Мне показалось, что разведчик надо мной насмехается. Но я всё же ответил:
– А как я мог узнать об успешности полёта, если меня там по техническим причинам не было? Впрочем, не было у меня связи и с нашими войсками за линией фронта.
– Так я не понимаю, почему вы вместе со всеми не полетели?
– Прикрывал отход, находясь на дереве. А потом уже не успел. Там немецкая колонна угрозу стала представлять. Пришлось остаться.
– Ага, понятно, – покивал тот, а затем схватился двумя руками за голову и прошептал: – Боже! Боже! Какую же беспросветную чепуху вы несёте! Вы сами послушайте себя, как это всё глупо звучит! Какой-то юнец на фронте! Какие-то немецкие захваченные самолёты, летающие то к нашим в тыл, то к немцам. То какой-то раненый комдив летит на одном из этих самолётов. То колонна немецкая мчится. Вы сами-то понимаете, что молотите полную ахинею?!
Признаться, его слова меня несколько задели. В данный момент я как раз говорил чистую правду. Однако, поразмыслив, я согласился с тем, что для непосвящённого человека история моих приключений звучала очень необычно и даже фантастически. Вполне возможно, что в этом была моя вина как рассказчика: прыгая с темы на тему, я не сумел объяснить даже внимательно слушающему меня Антону Фёдоровичу всё по порядку и чётко разложить события по полочкам. Очевидно, из-за этого у собеседника в голове всё перемешалось и ему сейчас было трудно мне поверить.
Решил это исправить. Хлопнул себя по ноге, поморщился от боли, так как попал по ещё не зажившей ране, и начал с самого начала:
– Итак, уважаемый господин разведчик. Меня зовут Алексей Михайлович Забабашкин! Я…
Тот даже подскочил на месте.
– Что?! Как?! Заб…
Тут товарищ в немецкой форме страшным усилием взял себя в руки, едва не заорав на весь пригород Берлина, но вовремя опомнился, работа агента давно озвучила всем прописные истины. Тишина и конспирация в первую очередь, и даже если профессиональный разведчик очень взволнован, он не имеет права на ошибку в такой базовой мелочи, а Живов, без сомнения, был не простым профессионалом, а высококлассным.
– …абашкин?! – Потом огляделся по сторонам и, наклонившись, зловещим шёпотом прошептал: – Тот самый легендарный Забабашкин?
Я уже дал себе установку быть максимально откровенным с Живовым и говорить только правду.

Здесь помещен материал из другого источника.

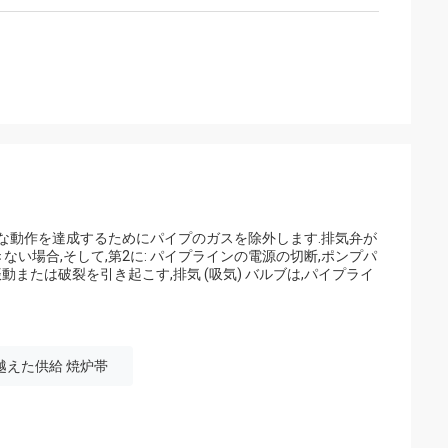
な動作を達成するためにパイプのガスを除外します.排気弁が
場合,そして,第2に: パイプラインの電源の切断,ポンプパ
動または破裂を引き起こす,排気 (吸気) バルブは,パイプライ
越えた供給 焼炉帯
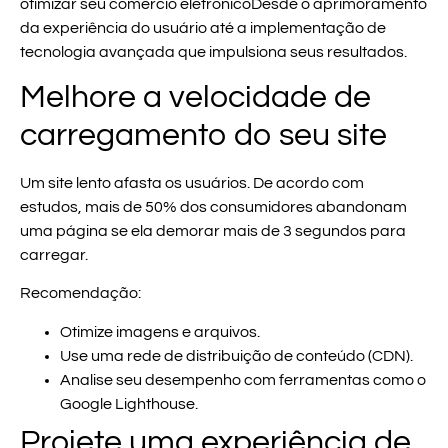
otimizar seu comércio eletrônico
Desde o aprimoramento
da experiência do usuário até a implementação de
tecnologia avançada que impulsiona seus resultados.
Melhore a velocidade de
carregamento do seu site
Um site lento afasta os usuários. De acordo com
estudos, mais de 50% dos consumidores abandonam
uma página se ela demorar mais de 3 segundos para
carregar.
Recomendação:
Otimize imagens e arquivos.
Use uma rede de distribuição de conteúdo (CDN).
Analise seu desempenho com ferramentas como o
Google Lighthouse.
Projete uma experiência de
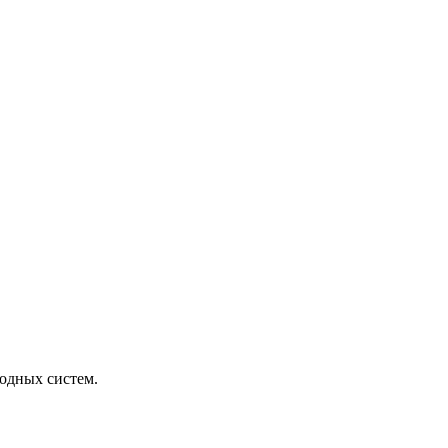
одных систем.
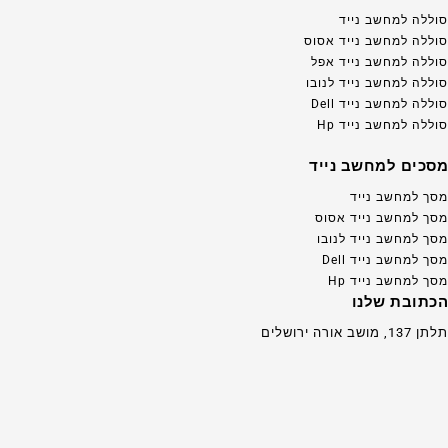
סוללה למחשב נייד
סוללה למחשב נייד אסוס
סוללה למחשב נייד אפל
סוללה למחשב נייד לנובו
סוללה למחשב נייד Dell
סוללה למחשב נייד Hp
מסכים למחשב נייד
מסך למחשב נייד
מסך למחשב נייד אסוס
מסך למחשב נייד לנובו
מסך למחשב נייד Dell
מסך למחשב נייד Hp
הכתובת שלנו
תלתן 137, מושב אורה ירושלים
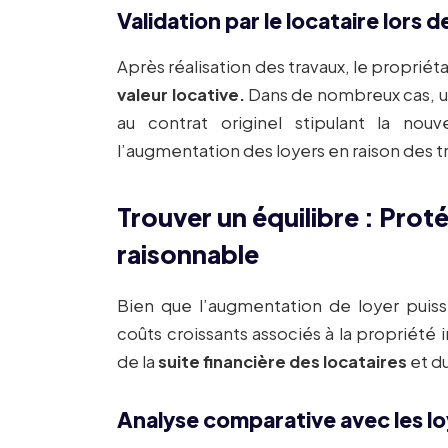
Validation par le locataire lors 
Après réalisation des travaux, le propriéta
valeur locative.
Dans de nombreux cas, un
au contrat originel stipulant la nou
l’augmentation des loyers en raison des t
Trouver un équilibre : Proté
raisonnable
Bien que l’augmentation de loyer puisse
coûts croissants associés à la propriété
de la
suite financière des locataires
et d
Analyse comparative avec les lo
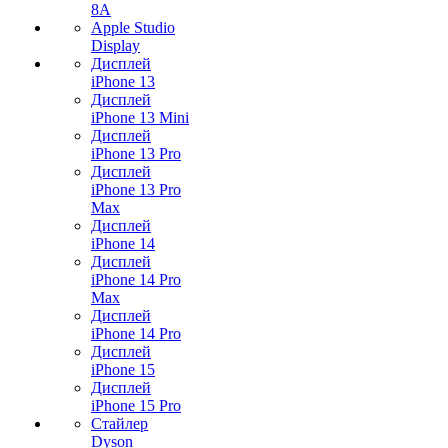
8A
Apple Studio
Display
Дисплей
iPhone 13
Дисплей
iPhone 13 Mini
Дисплей
iPhone 13 Pro
Дисплей
iPhone 13 Pro
Max
Дисплей
iPhone 14
Дисплей
iPhone 14 Pro
Max
Дисплей
iPhone 14 Pro
Дисплей
iPhone 15
Дисплей
iPhone 15 Pro
Стайлер
Dyson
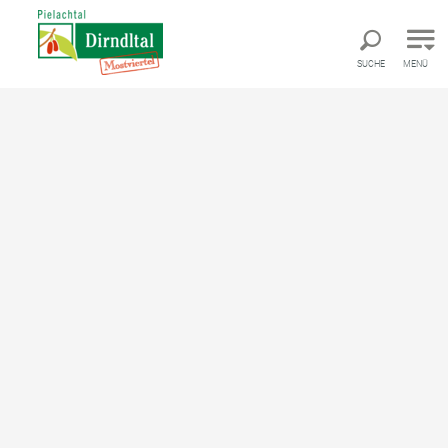
Direkt zur Hauptnavigation
Direkt zur Volltextsuche
Direkt zum Inhalt
SUCHE
MENÜ
Loicher-Panoramarunde
Status:
Geöffnet
Mountainbiketour ausgehend von Bahnhof Loich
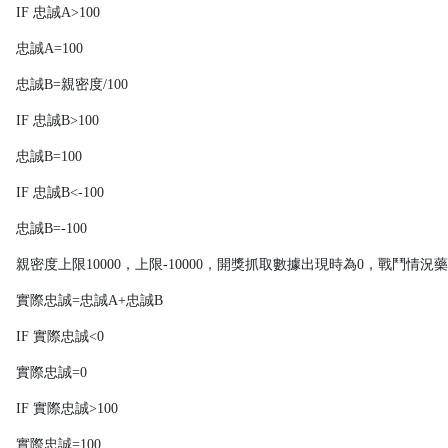
IF 忠誠A>100
忠誠A=100
忠誠B=親密度/100
IF 忠誠B>100
忠誠B=100
IF 忠誠B<-100
忠誠B=-100
親密度上限10000，上限-10000，開獎抓取數據出現時為0，戰鬥情況
實際忠誠=忠誠A+忠誠B
IF 實際忠誠<0
實際忠誠=0
IF 實際忠誠>100
實際忠誠=100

А потому ответил, хотя и скромно, но как на духу:
– Да, это я!
Глава 2
Условие
Моё подтверждение вызвало у визави бурю эмоций. Он сел рядом и буквально потребовал полного рассказа о героической обороне Новска, о судьбе легендарной дивизии, о которой он так много читал в последнее время.
– Только прошу вас, товарищ Забабашкин, расскажите мне об этом более подробно. Вы не представляете, какие сводки проходили через наш дешифровальный отдел. Во многие из них невозможно было поверить. Так что заклинаю вас, не упускайте ни единого момента.

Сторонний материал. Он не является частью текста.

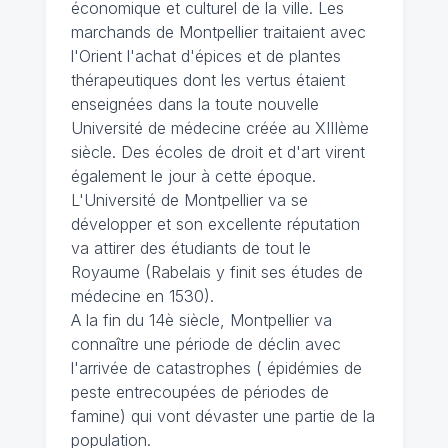
économique et culturel de la ville. Les
marchands de Montpellier traitaient avec
l'Orient l'achat d'épices et de plantes
thérapeutiques dont les vertus étaient
enseignées dans la toute nouvelle
Université de médecine créée au XIIIème
siècle. Des écoles de droit et d'art virent
également le jour à cette époque.
L'Université de Montpellier va se
développer et son excellente réputation
va attirer des étudiants de tout le
Royaume (Rabelais y finit ses études de
médecine en 1530).
A la fin du 14è siècle, Montpellier va
connaître une période de déclin avec
l'arrivée de catastrophes ( épidémies de
peste entrecoupées de périodes de
famine) qui vont dévaster une partie de la
population.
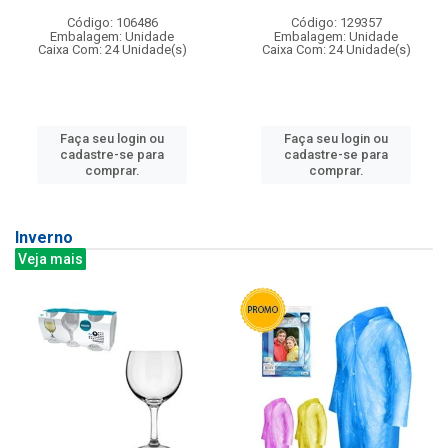
Código: 106486
Código: 129357
Embalagem: Unidade
Embalagem: Unidade
Caixa Com: 24 Unidade(s)
Caixa Com: 24 Unidade(s)
Faça seu login ou
Faça seu login ou
cadastre-se para
cadastre-se para
comprar.
comprar.
Inverno
Veja mais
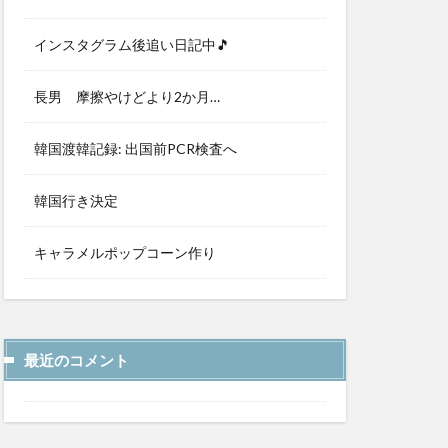
インスタグラム後追い日記中🎵
長男 摩擦やけどより2か月…
韓国渡韓記録: 出国前PCR検査へ
韓国行き決定
キャラメルポップコーン作り
最近のコメント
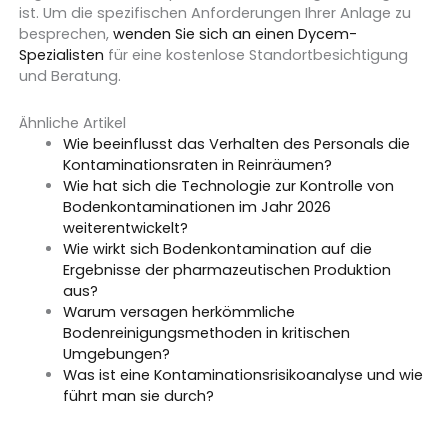
ist. Um die spezifischen Anforderungen Ihrer Anlage zu
besprechen,
wenden Sie sich an einen Dycem-
Spezialisten
für eine kostenlose Standortbesichtigung
und Beratung.
Ähnliche Artikel
Wie beeinflusst das Verhalten des Personals die
Kontaminationsraten in Reinräumen?
Wie hat sich die Technologie zur Kontrolle von
Bodenkontaminationen im Jahr 2026
weiterentwickelt?
Wie wirkt sich Bodenkontamination auf die
Ergebnisse der pharmazeutischen Produktion
aus?
Warum versagen herkömmliche
Bodenreinigungsmethoden in kritischen
Umgebungen?
Was ist eine Kontaminationsrisikoanalyse und wie
führt man sie durch?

Я хотел напомнить Антону Фёдоровичу, что, в общем-то, я только-только с дороги и неплохо было бы для начала подкрепиться, переместившись в какое-нибудь заведение или даже к нему в дом, однако почти сразу же отказался от этой идеи.
«Ну какой в заведении может быть откровенный разговор? Там же вокруг народ. А значит, есть немалая вероятность, что что-нибудь будет кем-то подслушано и передано в соответствующие службы. А такого, с позволения сказать, „счастья“ ни мне, ни разведчику было абсолютно не нужно».
Что же касается дома разведчика, то он меня туда не звал. И на это могли быть разные причины. Вполне вероятно, что жил не один, а значит, и там было небезопасно.
Получалось, что этот сквер сейчас был именно тем местом, где мы могли спокойно поговорить, поэтому утоление голода пришлось отложить на неопределённое время.
И я, вздохнув, начал свой рассказ. События прошедших дней я ещё не успел забыть. Множество эпизодов были печальными, но в то же время яркими. Память их хранила ясно и чётко, хотя некоторые из тех страниц жизни я бы очень хотел забыть.
За час неторопливого повествования сумел довольно детально поведать о том, что произошло на фронте со мной и дивизией, в которой волею судьбы мне пришлось воевать. После воспоминаний о боях в окружении, освобождении пленных, штурме городов и последующем вынужденном отступлении перешёл к событиям, произошедшим по прилёте в Германию, плавно заканчивая свою историю.
– Я выжил при падении самолёта и, забрав чужие документы, стал обер-лейтенантом Эрихом Хоффманом.
– И направились ко мне, – задумчиво кивнул Антон Фёдорович.
– Не сразу. Вначале я…
– А где вы остановились? – перебил меня разведчик. – Просто я вам уже говорил: вы очень молодо выглядите для своего звания, и это, без сомнения, обязательно вызовет подозрение у окружающих. Так где?
– Нигде, – ответил я, уходя от темы моих немецких похождений.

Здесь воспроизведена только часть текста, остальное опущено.